La andanada se cortó bruscamente, y el súbito silencio que siguió quedó realzado por un par de gorgoteos sofocados y sendos golpes secos.

Los cuatro se miraron mutuamente.

—¿Qué ha pasado? —dijo Arthur.

—Han parado —le contestó Zaphod, encogiéndose de hombros.

—¿Por qué?

—No lo sé. ¿Quieres ir a preguntárselo?

—No.

Esperaron.

—¡Eh! —gritó Ford.

No respondieron.

—¡Qué raro!

—A lo mejor es una trampa.

—No son lo bastante inteligentes.

—¿Qué fueron esos golpes secos?

—No sé.

Aguardaron unos segundos más.

—Muy bien —dijo Ford—, voy a echar una ojeada.
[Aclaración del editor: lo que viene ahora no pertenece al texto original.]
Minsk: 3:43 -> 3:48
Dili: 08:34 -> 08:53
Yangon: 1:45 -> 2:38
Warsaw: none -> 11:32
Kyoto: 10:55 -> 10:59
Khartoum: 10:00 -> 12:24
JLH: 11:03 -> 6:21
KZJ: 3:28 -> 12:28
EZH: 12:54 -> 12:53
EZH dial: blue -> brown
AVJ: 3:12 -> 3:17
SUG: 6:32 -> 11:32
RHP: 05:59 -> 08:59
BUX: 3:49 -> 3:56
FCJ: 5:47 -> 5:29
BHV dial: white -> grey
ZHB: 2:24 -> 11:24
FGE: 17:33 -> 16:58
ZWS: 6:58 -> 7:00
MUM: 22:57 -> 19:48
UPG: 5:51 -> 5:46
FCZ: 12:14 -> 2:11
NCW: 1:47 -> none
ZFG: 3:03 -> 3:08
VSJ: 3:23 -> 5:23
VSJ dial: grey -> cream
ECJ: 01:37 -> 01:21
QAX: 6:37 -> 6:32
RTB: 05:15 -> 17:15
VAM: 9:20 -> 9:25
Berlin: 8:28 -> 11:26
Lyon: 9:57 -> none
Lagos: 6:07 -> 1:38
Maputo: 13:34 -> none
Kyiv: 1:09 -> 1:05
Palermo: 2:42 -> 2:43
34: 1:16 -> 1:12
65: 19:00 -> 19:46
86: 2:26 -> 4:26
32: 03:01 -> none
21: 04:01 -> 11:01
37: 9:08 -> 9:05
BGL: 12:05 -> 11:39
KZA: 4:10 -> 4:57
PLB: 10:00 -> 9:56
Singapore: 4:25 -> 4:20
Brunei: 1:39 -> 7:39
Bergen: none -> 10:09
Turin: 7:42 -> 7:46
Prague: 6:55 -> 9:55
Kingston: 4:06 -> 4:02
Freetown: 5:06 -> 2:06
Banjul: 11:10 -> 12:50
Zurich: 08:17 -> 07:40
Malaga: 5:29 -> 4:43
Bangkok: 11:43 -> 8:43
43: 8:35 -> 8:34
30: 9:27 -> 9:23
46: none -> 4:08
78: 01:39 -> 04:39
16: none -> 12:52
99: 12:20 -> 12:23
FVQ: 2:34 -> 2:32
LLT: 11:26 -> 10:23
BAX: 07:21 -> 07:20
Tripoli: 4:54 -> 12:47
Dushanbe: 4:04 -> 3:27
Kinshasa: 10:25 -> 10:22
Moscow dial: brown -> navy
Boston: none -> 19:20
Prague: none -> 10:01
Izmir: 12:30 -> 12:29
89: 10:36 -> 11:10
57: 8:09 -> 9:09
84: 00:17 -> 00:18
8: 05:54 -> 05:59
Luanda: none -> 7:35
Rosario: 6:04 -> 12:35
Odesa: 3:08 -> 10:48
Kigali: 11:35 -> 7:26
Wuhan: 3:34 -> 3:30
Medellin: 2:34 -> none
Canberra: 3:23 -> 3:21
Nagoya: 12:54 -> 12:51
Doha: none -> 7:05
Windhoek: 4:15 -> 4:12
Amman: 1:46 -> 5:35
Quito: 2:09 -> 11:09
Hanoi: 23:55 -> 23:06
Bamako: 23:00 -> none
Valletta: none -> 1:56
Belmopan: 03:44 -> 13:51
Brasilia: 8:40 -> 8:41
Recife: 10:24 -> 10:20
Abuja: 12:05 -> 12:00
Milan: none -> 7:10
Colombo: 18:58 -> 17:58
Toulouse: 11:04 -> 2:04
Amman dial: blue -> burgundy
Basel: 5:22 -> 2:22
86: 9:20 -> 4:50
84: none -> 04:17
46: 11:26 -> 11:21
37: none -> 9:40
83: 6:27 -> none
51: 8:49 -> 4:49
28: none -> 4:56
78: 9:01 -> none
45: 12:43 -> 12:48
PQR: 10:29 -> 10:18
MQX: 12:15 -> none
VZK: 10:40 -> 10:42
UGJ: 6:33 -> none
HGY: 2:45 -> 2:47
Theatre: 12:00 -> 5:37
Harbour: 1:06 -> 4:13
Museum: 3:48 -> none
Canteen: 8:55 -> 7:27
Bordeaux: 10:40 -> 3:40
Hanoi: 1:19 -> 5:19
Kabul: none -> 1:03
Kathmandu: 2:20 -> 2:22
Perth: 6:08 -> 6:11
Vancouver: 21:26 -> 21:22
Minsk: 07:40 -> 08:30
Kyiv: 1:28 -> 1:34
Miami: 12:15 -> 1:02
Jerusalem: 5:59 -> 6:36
Miró a los demás.

—¿Es que nadie va a decir: No, tú no puedes ir, deja que vaya en tu lugar?

Todos los demás menearon la cabeza.

—Bueno, vale —dijo, poniéndose en pie. Durante un momento no pasó nada. Luego, al cabo de un segundo o así, siguió sin pasar nada. Ford atisbó entre la espesa humareda que se elevaba del ordenador en llamas. Con cautela, salió al descubierto. Siguió sin pasar nada.

Entre el humo, vio a unos veinte metros el cuerpo vestido con un traje espacial de uno de los policías. Estaba tendido en el suelo, en un montón arrugado. A veinte metros, en dirección contraria, yacía el segundo hombre. No había nadie más a la vista. Eso le pareció sumamente raro a Ford.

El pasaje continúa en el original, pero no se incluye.